Large language models know a lot. They do not know everything.

They were trained on internet text up to a cutoff date. They have no idea what happened last week. They have no idea what is in your company's internal documentation. They have no idea what your customer support tickets say.

When asked about things outside their training, they have two choices: say they do not know, or hallucinate something plausible-sounding. They often choose the latter. Confidently. Wrongly.

RAG (Retrieval-Augmented Generation) solves this by giving the model access to an external knowledge base at query time. You retrieve relevant documents and include them in the prompt as context. The model reads the context, then answers based on what it finds there, not what it vaguely remembers from training.

The result: answers grounded in your specific, current, accurate knowledge base. Hallucinations drop dramatically. The model can cite its sources. The knowledge base updates without retraining the model.


The RAG Pipeline

import os
import re
import numpy as np
from typing import List, Dict
from sentence_transformers import SentenceTransformer
from sklearn.metrics.pairwise import cosine_similarity
import warnings
warnings.filterwarnings("ignore")

np.random.seed(42)

print("RAG Pipeline Components:")
print()
print("1. DOCUMENT INGESTION")
print("   Load documents → chunk → embed → store in vector DB")
print()
print("2. RETRIEVAL")
print("   User query → embed → find top-k similar chunks")
print()
print("3. AUGMENTED GENERATION")
print("   context = retrieved chunks")
print("   prompt  = question + context")
print("   answer  = LLM(prompt)")
print()
print("The LLM never sees the full knowledge base.")
print("It only sees: the question + the retrieved context.")
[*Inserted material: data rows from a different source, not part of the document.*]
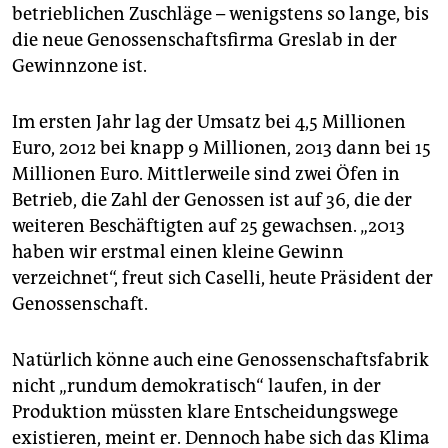
betrieblichen Zuschläge – wenigstens so lange, bis
die neue Genossenschaftsfirma Greslab in der
Gewinnzone ist.
Im ersten Jahr lag der Umsatz bei 4,5 Millionen
Euro, 2012 bei knapp 9 Millionen, 2013 dann bei 15
Millionen Euro. Mittlerweile sind zwei Öfen in
Betrieb, die Zahl der Genossen ist auf 36, die der
weiteren Beschäftigten auf 25 gewachsen. „2013
haben wir erstmal einen kleine Gewinn
verzeichnet“, freut sich Caselli, heute Präsident der
Genossenschaft.
Natürlich könne auch eine Genossenschaftsfabrik
nicht „rundum demokratisch“ laufen, in der
Produktion müssten klare Entscheidungswege
existieren, meint er. Dennoch habe sich das Klima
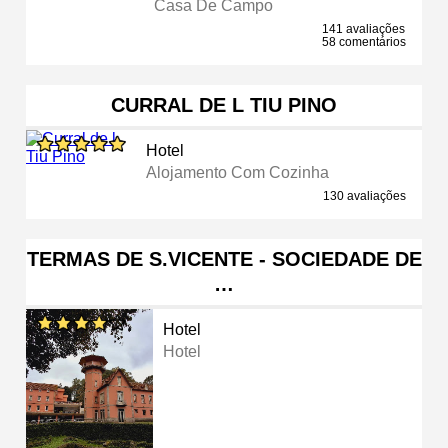
Casa De Campo
141 avaliações
58 comentários
CURRAL DE L TIU PINO
Hotel
Alojamento Com Cozinha
130 avaliações
TERMAS DE S.VICENTE - SOCIEDADE DE
…
Hotel
Hotel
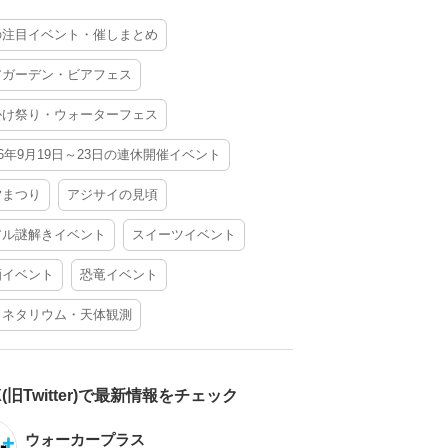
の注目イベント・催しまとめ
アガーデン・ビアフェス
かけ祭り・ウォーターフェス
26年9月19日～23日の連休開催イベント
夕まつり
アジサイの見頃
アル謎解きイベント
スイーツイベント
酒イベント
恐竜イベント
ラネタリウム・天体観測
X(旧Twitter)で最新情報をチェック
ウォーカープラス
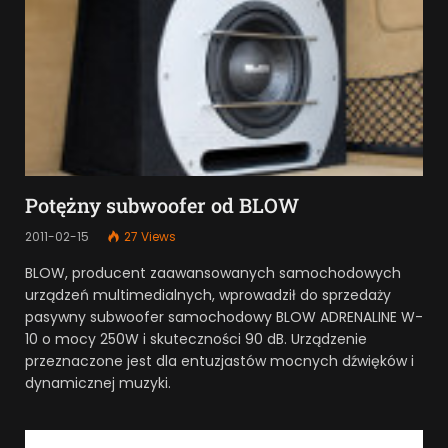
Potężny subwoofer od BLOW
2011-02-15
27
Views
BLOW, producent zaawansowanych samochodowych
urządzeń multimedialnych, wprowadził do sprzedaży
pasywny subwoofer samochodowy BLOW ADRENALINE W-
10 o mocy 250W i skuteczności 90 dB. Urządzenie
przeznaczone jest dla entuzjastów mocnych dźwięków i
dynamicznej muzyki.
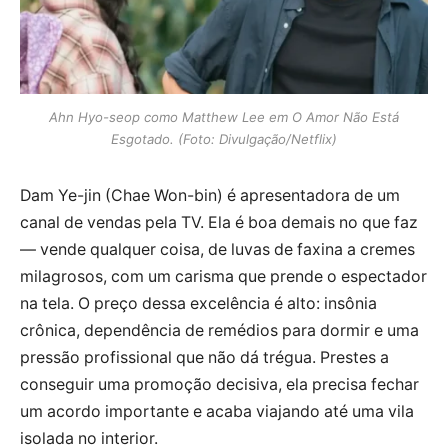
Ahn Hyo-seop como Matthew Lee em O Amor Não Está
Esgotado. (Foto: Divulgação/Netflix)
Dam Ye-jin (Chae Won-bin) é apresentadora de um
canal de vendas pela TV. Ela é boa demais no que faz
— vende qualquer coisa, de luvas de faxina a cremes
milagrosos, com um carisma que prende o espectador
na tela. O preço dessa excelência é alto: insônia
crônica, dependência de remédios para dormir e uma
pressão profissional que não dá trégua. Prestes a
conseguir uma promoção decisiva, ela precisa fechar
um acordo importante e acaba viajando até uma vila
isolada no interior.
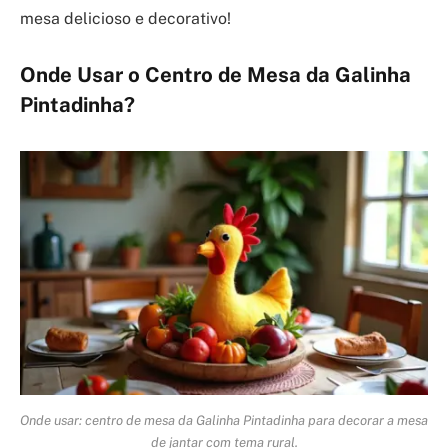
mesa delicioso e decorativo!
Onde Usar o Centro de Mesa da Galinha
Pintadinha?
Onde usar: centro de mesa da Galinha Pintadinha para decorar a mesa
de jantar com tema rural.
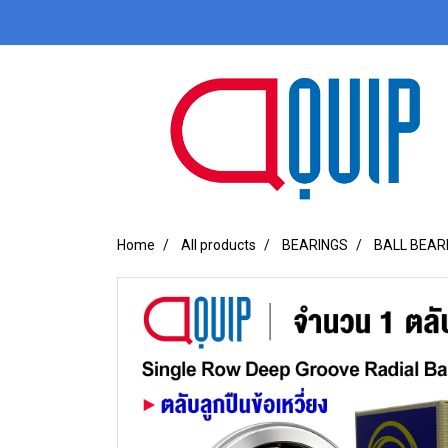
Home
All products
BEARINGS
BALL BEAR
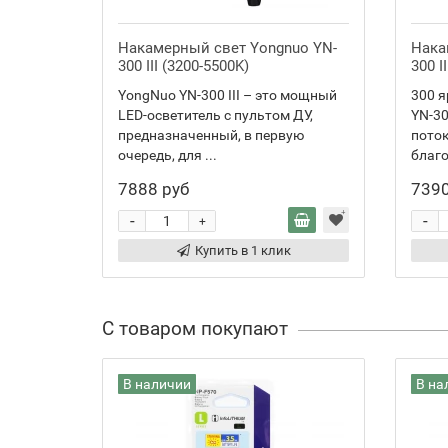
Накамерный свет Yongnuo YN-
Нака
300 III (3200-5500K)
300 I
YongNuo YN-300 III – это мощный
300 я
LED-осветитель с пультом ДУ,
YN-30
предназначенный, в первую
поток
очередь, для ...
благо
7888 руб
7390
-
-
+
Купить в 1 клик
С товаром покупают
В наличии
В на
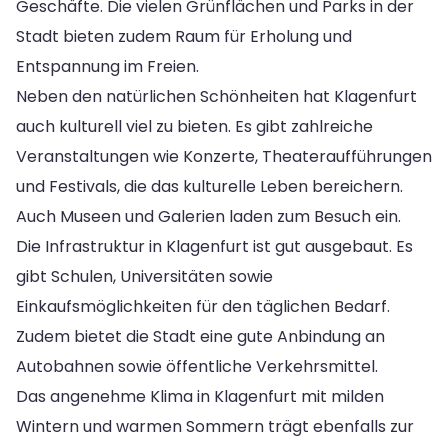
Geschäfte. Die vielen Grünflächen und Parks in der
Stadt bieten zudem Raum für Erholung und
Entspannung im Freien.
Neben den natürlichen Schönheiten hat Klagenfurt
auch kulturell viel zu bieten. Es gibt zahlreiche
Veranstaltungen wie Konzerte, Theateraufführungen
und Festivals, die das kulturelle Leben bereichern.
Auch Museen und Galerien laden zum Besuch ein.
Die Infrastruktur in Klagenfurt ist gut ausgebaut. Es
gibt Schulen, Universitäten sowie
Einkaufsmöglichkeiten für den täglichen Bedarf.
Zudem bietet die Stadt eine gute Anbindung an
Autobahnen sowie öffentliche Verkehrsmittel.
Das angenehme Klima in Klagenfurt mit milden
Wintern und warmen Sommern trägt ebenfalls zur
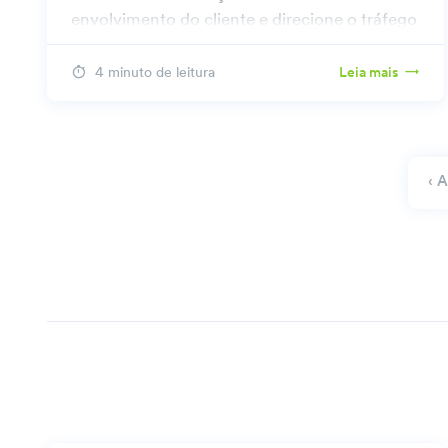
envolvimento do cliente e direcione o tráfego
de pedestres otimizando sua presença on-
line.
4 minuto de leitura
Leia mais
‹ 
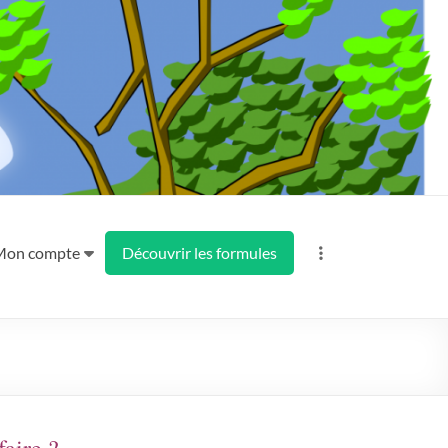
Mon compte
Découvrir les formules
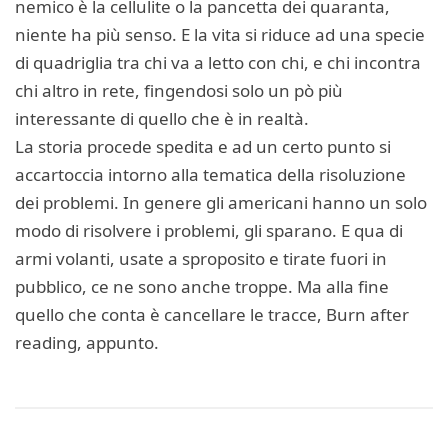
nemico è la cellulite o la pancetta dei quaranta,
niente ha più senso. E la vita si riduce ad una specie
di quadriglia tra chi va a letto con chi, e chi incontra
chi altro in rete, fingendosi solo un pò più
interessante di quello che è in realtà.
La storia procede spedita e ad un certo punto si
accartoccia intorno alla tematica della risoluzione
dei problemi. In genere gli americani hanno un solo
modo di risolvere i problemi, gli sparano. E qua di
armi volanti, usate a sproposito e tirate fuori in
pubblico, ce ne sono anche troppe. Ma alla fine
quello che conta è cancellare le tracce, Burn after
reading, appunto.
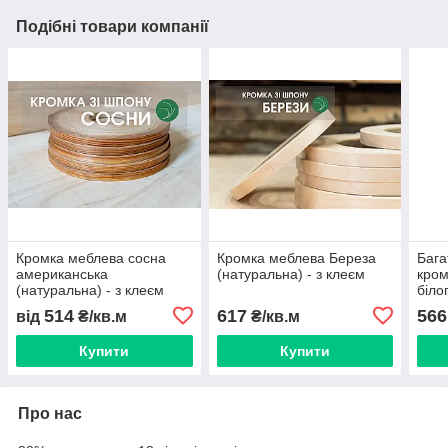
Подібні товари компанії
Кромка меблева сосна
Кромка меблева Береза
Бага
американська
(натуральна) - з клеєм
кром
(натуральна) - з клеєм
біло
Ш: 2
514
617
566
від
₴/кв.м
₴/кв.м
Купити
Купити
Про нас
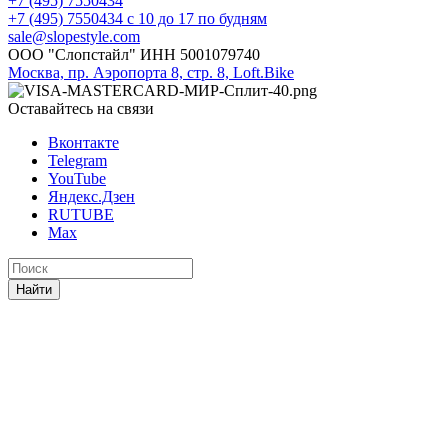
+7 (495) 7550434
+7 (495) 7550434
с 10 до 17 по будням
sale@slopestyle.com
ООО "Слопстайл" ИНН 5001079740
Москва, пр. Аэропорта 8, стр. 8, Loft.Bike
Оставайтесь на связи
Вконтакте
Telegram
YouTube
Яндекс.Дзен
RUTUBE
Max
Найти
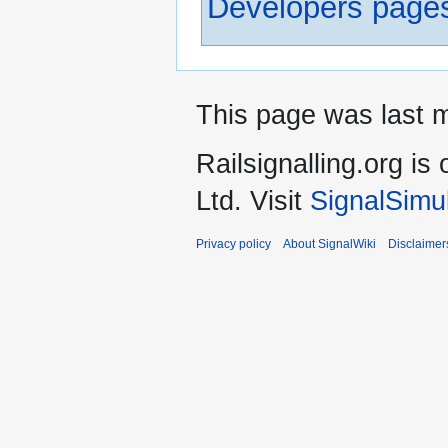
Developers page
This page was last m
Railsignalling.org 
Ltd. Visit
SignalSimu
Privacy policy
About SignalWiki
Disclaimer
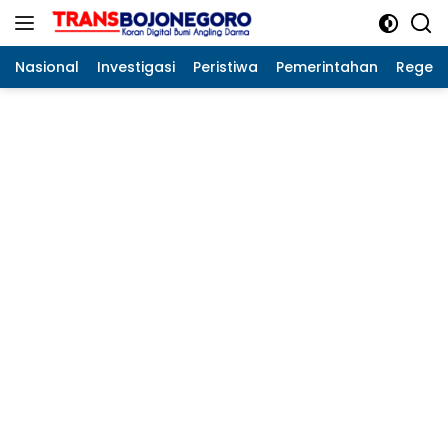
Langsung
ke
konten
Nasional
Investigasi
Peristiwa
Pemerintahan
Regeo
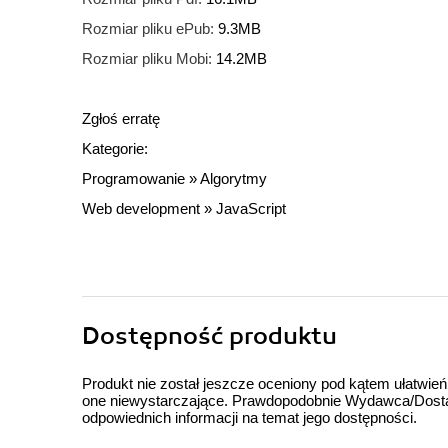
Rozmiar pliku ePub:
9.3MB
Rozmiar pliku Mobi:
14.2MB
Zgłoś erratę
Kategorie:
Programowanie
»
Algorytmy
Web development
»
JavaScript
Dostępność produktu
Produkt nie został jeszcze oceniony pod kątem ułatwień
one niewystarczające. Prawdopodobnie Wydawca/Dostawc
odpowiednich informacji na temat jego dostępności.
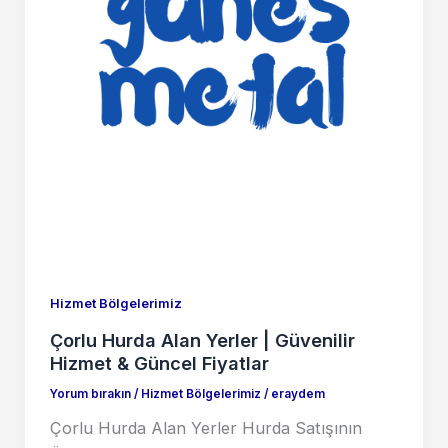
Hizmet Bölgelerimiz
Çorlu Hurda Alan Yerler | Güvenilir
Hizmet & Güncel Fiyatlar
Yorum bırakın
/
Hizmet Bölgelerimiz
/
eraydem
Çorlu Hurda Alan Yerler Hurda Satışının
Enter fullscreen mode Exit fullscreen mode


Building a Complete RAG System

class SimpleRAG:
    """A minimal but complete RAG implementation."""

    def __init__(self, embedding_model_name="all-MiniLM-L6-v2"):
        self.embed_model = SentenceTransformer(embedding_model_name)
        self.documents   = []
        self.embeddings  = None

    def add_documents(self, docs: List[Dict]):
        """Add documents with their metadata."""
        self.documents.extend(docs)
        texts = [d["text"] for d in docs]
        new_embeddings = self.embed_model.encode(texts, show_progress_bar=False)
        if self.embeddings is None:
            self.embeddings = new_embeddings
        else:
            self.embeddings = np.vstack([self.embeddings, new_embeddings])
        print(f"  Added {len(docs)} documents. Total: {len(self.documents)}")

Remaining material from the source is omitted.